Revenues, which are tied to cost sharing between the states and the local municipalities are seriously underrepresented because the local contribution to public education is tied to real estate values (the real estate values in the Black community are significantly depressed and undervalued).
Costs continue to increase due primarily to: union contracts that keep wages and benefits rising; annual contributions to the pension funds that are at or near insolvency; high facility cost that are tied to old and outdated physical buildings and power systems; and children that are coming to school unprepared and ill-prepared for the rigors of school (children are coming to school with an awful lot more problems than at any time in our history).

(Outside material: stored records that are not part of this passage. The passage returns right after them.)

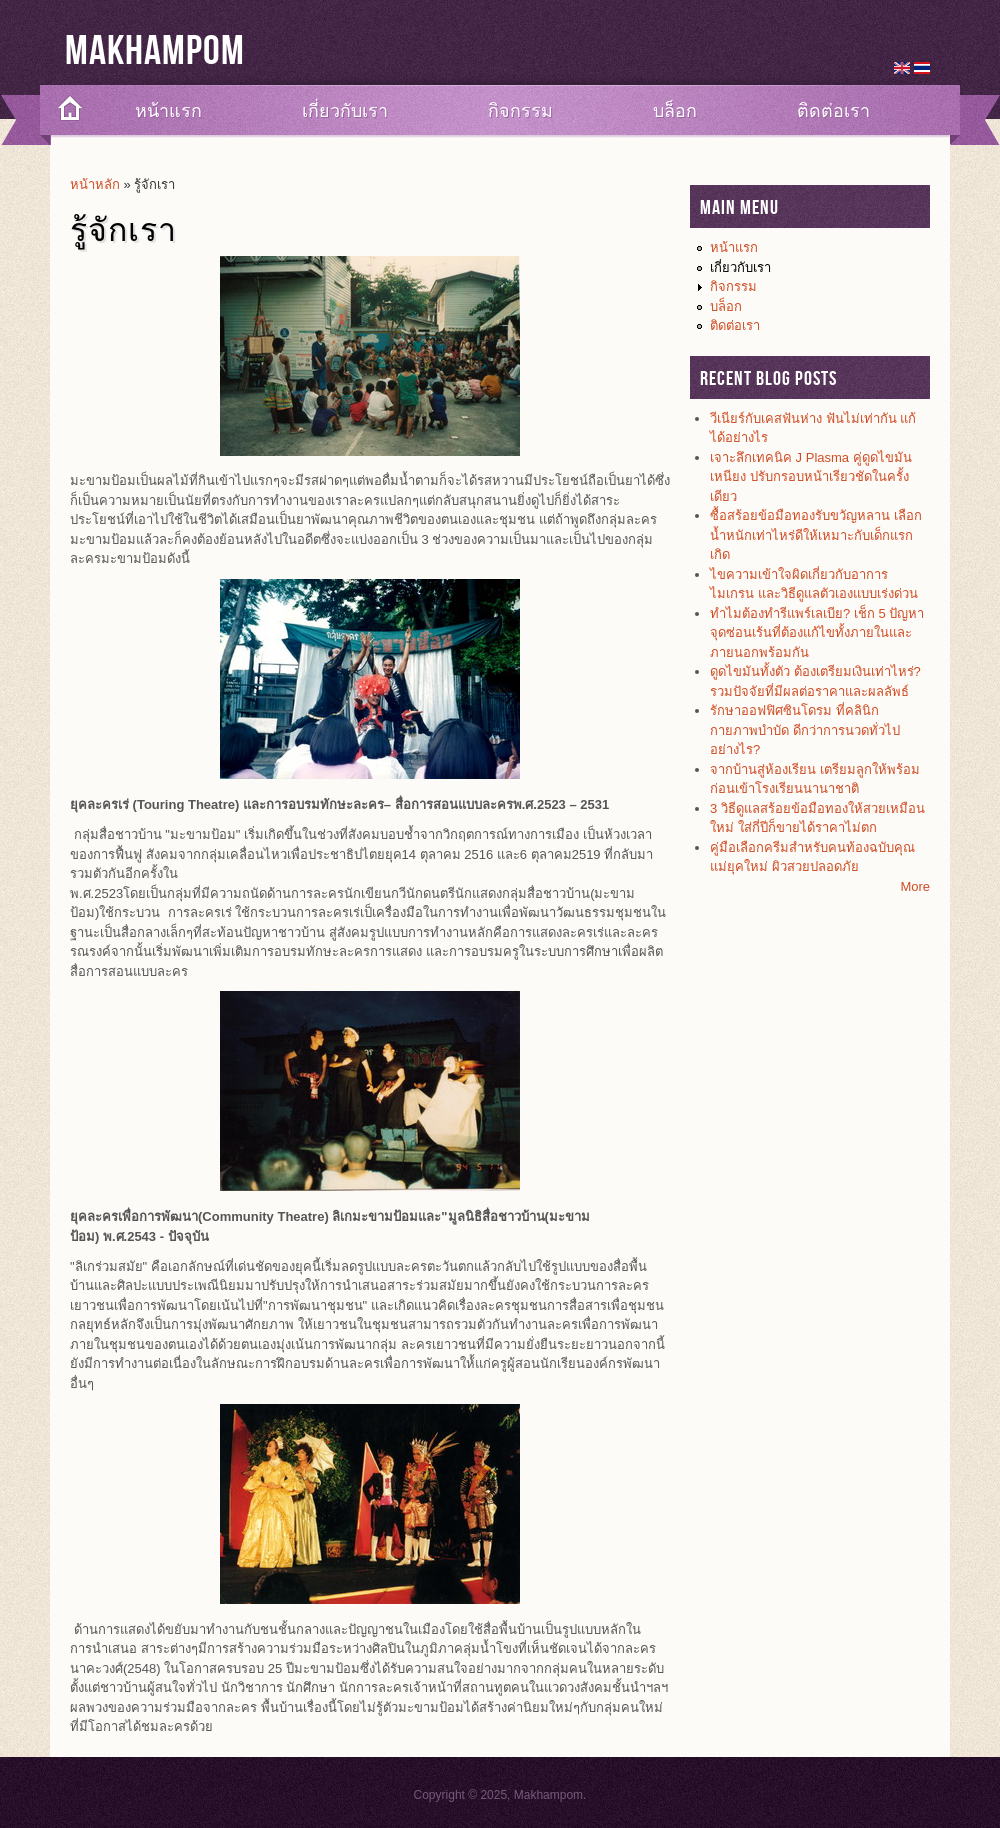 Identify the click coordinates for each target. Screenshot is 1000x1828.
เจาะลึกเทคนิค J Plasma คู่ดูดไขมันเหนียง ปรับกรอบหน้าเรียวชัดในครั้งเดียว (811, 477)
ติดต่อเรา (833, 111)
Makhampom (155, 51)
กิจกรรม (520, 111)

There are two sides of public education; there is the business side (revenues and cost) and there is the service delivery side (how good and effective is the education). If the business side is handled, it still doesn’t truly solve the public education issue because there are a thousand structural issues that impact the delivery of public education including but not limited to the cultural gap (disproportionate number of White teachers to Black students) and the absence of an “African” centered curriculum that will truly teach Black self-determination and liberation. The structural deficit in public education is real and can’t be fixed without an absolute paradigm shift coupled with a massive influx of resources.
Like public education, on a macro level, the entire Black community is experiencing a structural deficit by not getting its fair share of resources from within the economy and oversubscribed level of social problems that cost more to resolve.
The Black community has a real numbers problem. In addition to not having enough resources to combat our problems, the circulation of money (the length of time a dollar stays in the community before it leaves) is the lowest of any group.
While the Black community suffers from a multitude of social and economic issues, most if not all could/would be addressed by addressing the most important system within the community (economics).
Our struggle in America is, and always will be, about ECONOMCIS AND ECONOMCIS ONLY! If we organize around an economic agenda, most, if not all, of our issues can and will dissolve.